Skills and knowledge from experts based at Exeter Science Park have supported councils across the UK to grow and nurture trees as part of meeting their environmental targets.
Councils and other organisations across the country have pledged to plant thousands of trees, but research has revealed that as many as 70% of the trees planted will go on to die and need to be replaced within a decade.
The tree establishment and care workshop was organised by Exeter Science Park-based Treeconomics, a UK-based consultancy which works internationally with community groups, research organisations, public bodies, municipalities and private business to complete projects which highlight the value of trees. It was attended by local authorities and non government organisations.
Nadine Moreby, from Treeconomics, said: “The workshop addressed a timely and pressing topic; how to plant trees that will survive to maturity. It is a sad fact that so many trees are dying in infancy and many street trees have to be replaced within 10 years of planting.
“This can be largely attributed to poor planning and poor maintenance, and the trend toward ‘planting by numbers’ has largely exacerbated this. The Exeter workshop aimed to address this topic, and equip tree managers with the knowledge and skills to help the trees they manage thrive and reach their full potential.”
The event was co-hosted by Treeconomics, GreenBlue Urban and Barcham Trees. Topics covered included site selection (where to plant), tree selection and specification (what to plant), and correct installation of engineered tree pits (how to plant).

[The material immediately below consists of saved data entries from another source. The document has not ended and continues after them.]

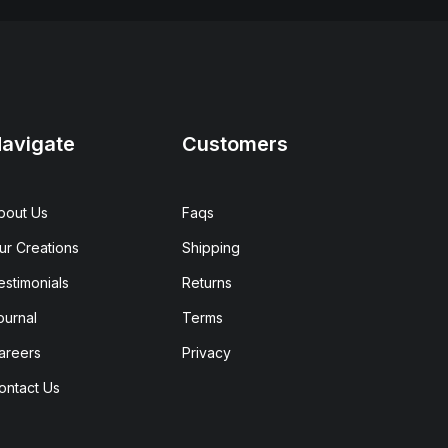
avigate
Customers
bout Us
Faqs
ur Creations
Shipping
estimonials
Returns
ournal
Terms
areers
Privacy
ontact Us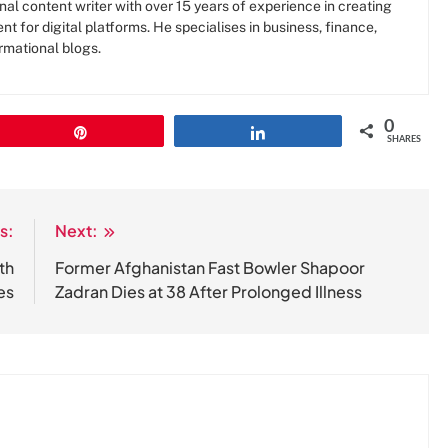
al content writer with over 15 years of experience in creating
nt for digital platforms. He specialises in business, finance,
rmational blogs.
0
Pin
Share
SHARES
s:
Next:
th
Former Afghanistan Fast Bowler Shapoor
es
Zadran Dies at 38 After Prolonged Illness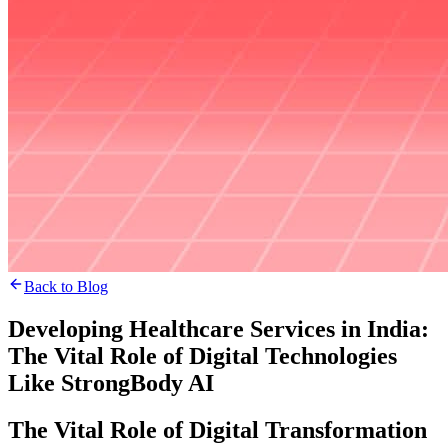
Back to Blog
Developing Healthcare Services in India:
The Vital Role of Digital Technologies
Like StrongBody AI
The Vital Role of Digital Transformation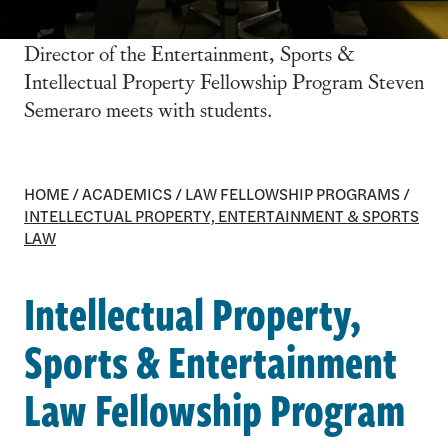
Director of the Entertainment, Sports &
Intellectual Property Fellowship Program Steven
Semeraro meets with students.
HOME
/
ACADEMICS
/
LAW FELLOWSHIP PROGRAMS
/
INTELLECTUAL PROPERTY, ENTERTAINMENT & SPORTS
LAW
Intellectual Property,
Sports & Entertainment
Law Fellowship Program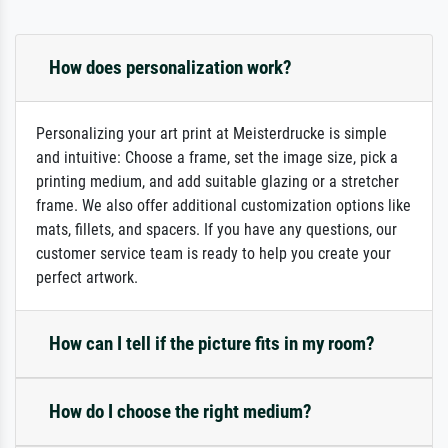
How does personalization work?
Personalizing your art print at Meisterdrucke is simple
and intuitive: Choose a frame, set the image size, pick a
printing medium, and add suitable glazing or a stretcher
frame. We also offer additional customization options like
mats, fillets, and spacers. If you have any questions, our
customer service team is ready to help you create your
perfect artwork.
How can I tell if the picture fits in my room?
How do I choose the right medium?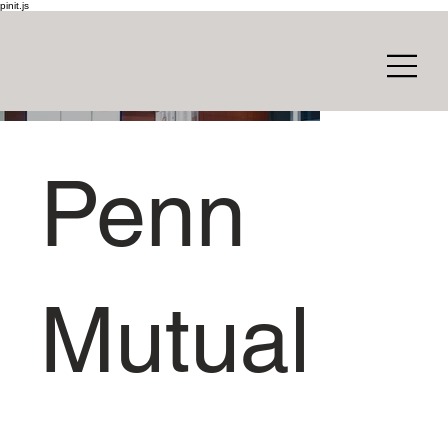
pinit.js
Penn
Mutual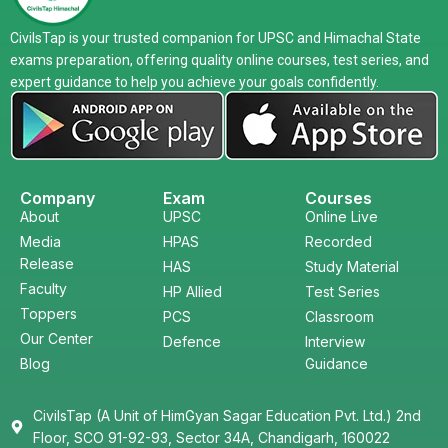
CivilsTap is your trusted companion for UPSC and Himachal State
exams preparation, offering quality online courses, test series, and
expert guidance to help you achieve your goals confidently.
Company
Exam
Courses
About
UPSC
Online Live
Media
HPAS
Recorded
Release
HAS
Study Material
Faculty
HP Allied
Test Series
Toppers
PCS
Classroom
Our Center
Defence
Interview
Blog
Guidance
CivilsTap (A Unit of HimGyan Sagar Education Pvt. Ltd.) 2nd
Floor, SCO 91-92-93, Sector 34A, Chandigarh, 160022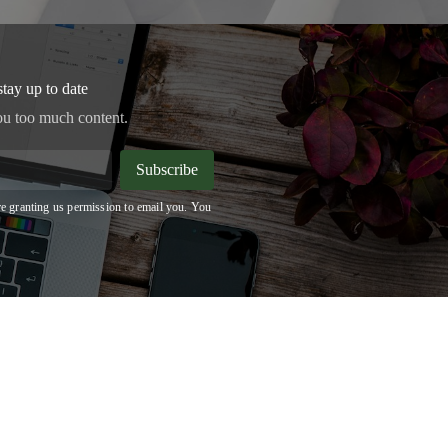
stay up to date
ou too much content.
Subscribe
e granting us permission to email you. You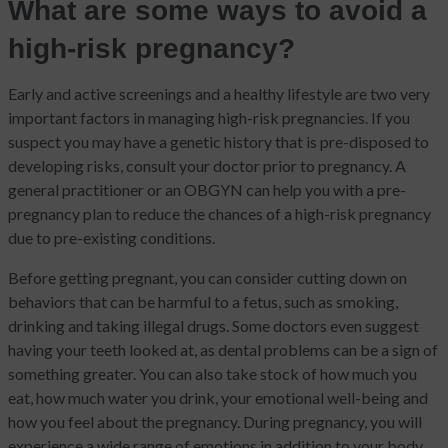
What are some ways to avoid a
high-risk pregnancy?
Early and active screenings and a healthy lifestyle are two very
important factors in managing high-risk pregnancies. If you
suspect you may have a genetic history that is pre-disposed to
developing risks, consult your doctor prior to pregnancy. A
general practitioner or an OBGYN can help you with a pre-
pregnancy plan to reduce the chances of a high-risk pregnancy
due to pre-existing conditions.
Before getting pregnant, you can consider cutting down on
behaviors that can be harmful to a fetus, such as smoking,
drinking and taking illegal drugs. Some doctors even suggest
having your teeth looked at, as dental problems can be a sign of
something greater. You can also take stock of how much you
eat, how much water you drink, your emotional well-being and
how you feel about the pregnancy. During pregnancy, you will
experience a wide range of emotions in addition to your body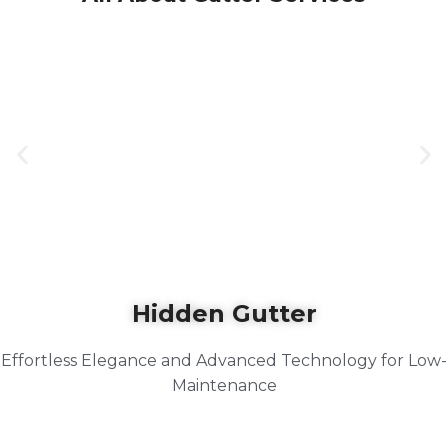
Hidden Gutter
Effortless Elegance and Advanced Technology for Low-
Maintenance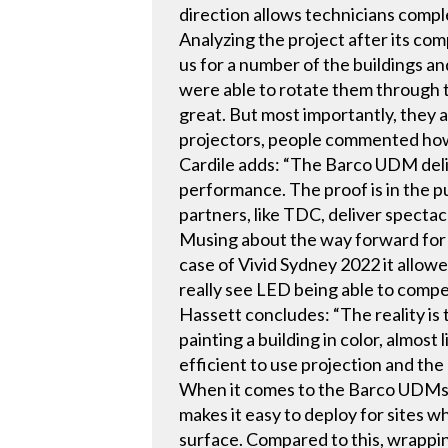
direction allows technicians compl
Analyzing the project after its co
us for a number of the buildings a
were able to rotate them through 
great. But most importantly, they 
projectors, people commented how
Cardile adds: “The Barco UDM deliv
performance. The proof is in the pu
partners, like TDC, deliver specta
Musing about the way forward for o
case of Vivid Sydney 2022 it allowe
really see LED being able to compet
Hassett concludes: “The reality is 
painting a building in color, almost
efficient to use projection and th
When it comes to the Barco UDMs, i
makes it easy to deploy for sites 
surface. Compared to this, wrapping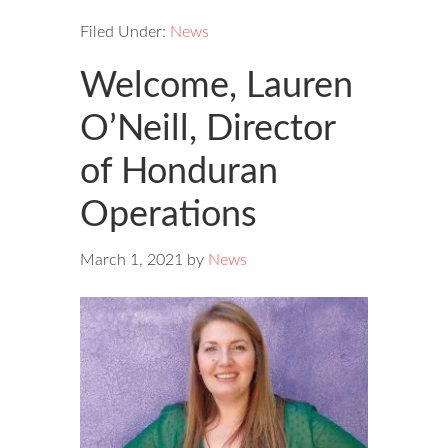
Filed Under:
News
Welcome, Lauren
O’Neill, Director
of Honduran
Operations
March 1, 2021
by
News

As well as being taken through informative presentations, participants also witnessed an outdoor examination of both well-planted and poorly-planted trees, on-site at Exeter Science Park. One particular tree, excavated for this event, had failed to thrive because it was originally supplied with a poor root system. The issue of how to correctly specify in order to avoid this challenge, was addressed in the presentation given by Barcham Trees, on how to successfully procure nursery trees. Another excavated tree had failed to survive because it was planted too deeply and the irrigation system was incorrectly installed.
“We’re thrilled to have had such a great turnout for this workshop,” said Nadine from Treeconomics. “It’s encouraging to see so many professionals in the field come together to learn about best practice in tree planting and care. We hope that the knowledge from this workshop will assist in the creation of more sustainable and resilient treescapes.”
The workshop was a success, with positive feedback from attendees, who appreciated the opportunity to network and learn from experts in the field. The organisers plan to hold similar workshops in the future, to continue to promote best practice in tree planting and care.